> _STORED DATA_:
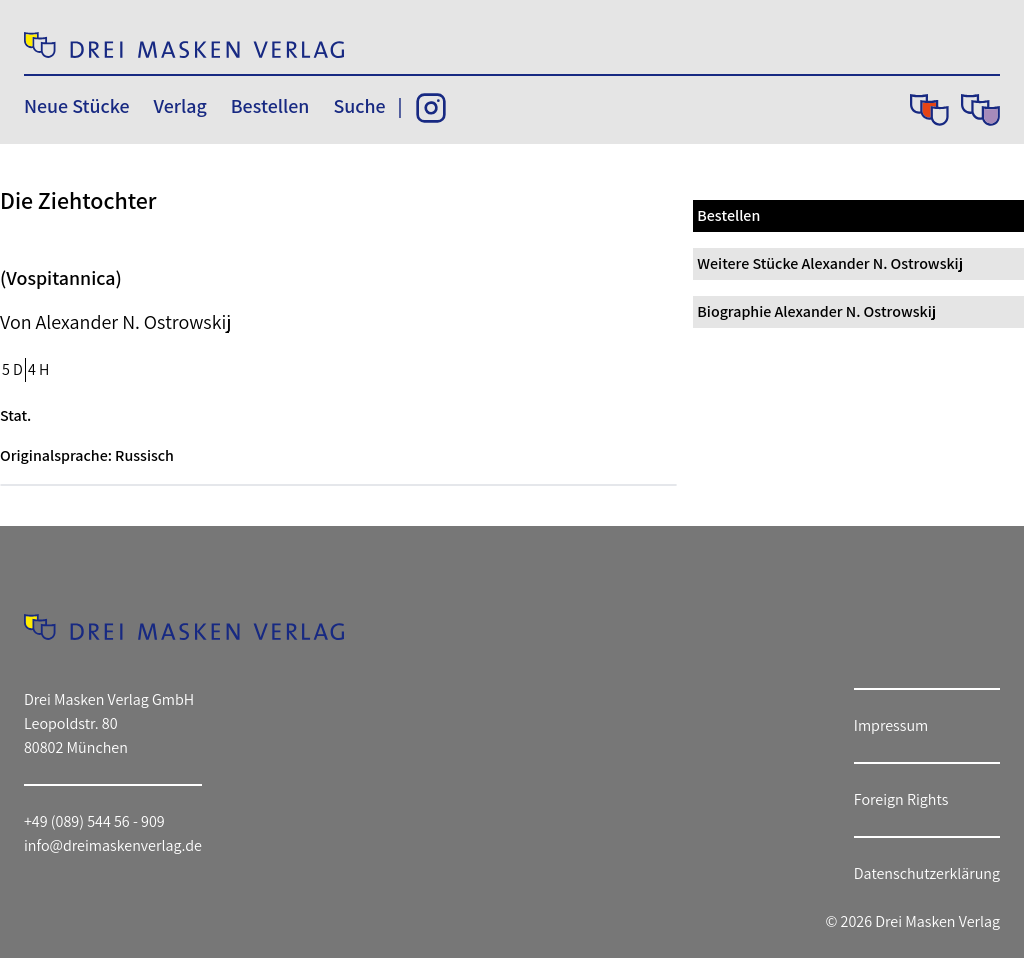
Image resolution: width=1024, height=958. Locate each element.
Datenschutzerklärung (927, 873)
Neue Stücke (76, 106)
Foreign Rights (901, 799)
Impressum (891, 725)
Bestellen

---

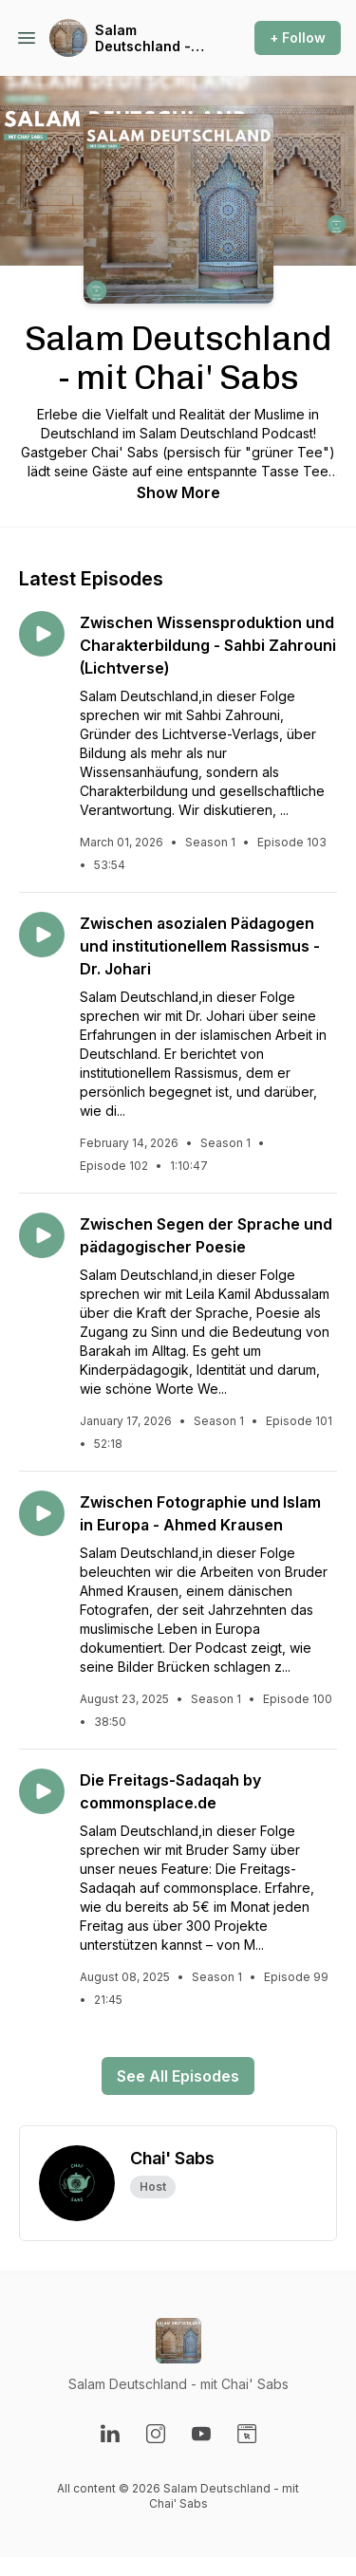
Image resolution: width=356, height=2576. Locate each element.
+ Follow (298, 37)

> _ACTIVITY_: Using the records above, set down exactly the lines from the one with "Image resolution: width=356, height=2576." through the one with "Follow (298, 37)", inclusive, and nothing more.

> _OUTPUT OF THE TASK_:
Image resolution: width=356, height=2576. Locate each element.
+ Follow (298, 37)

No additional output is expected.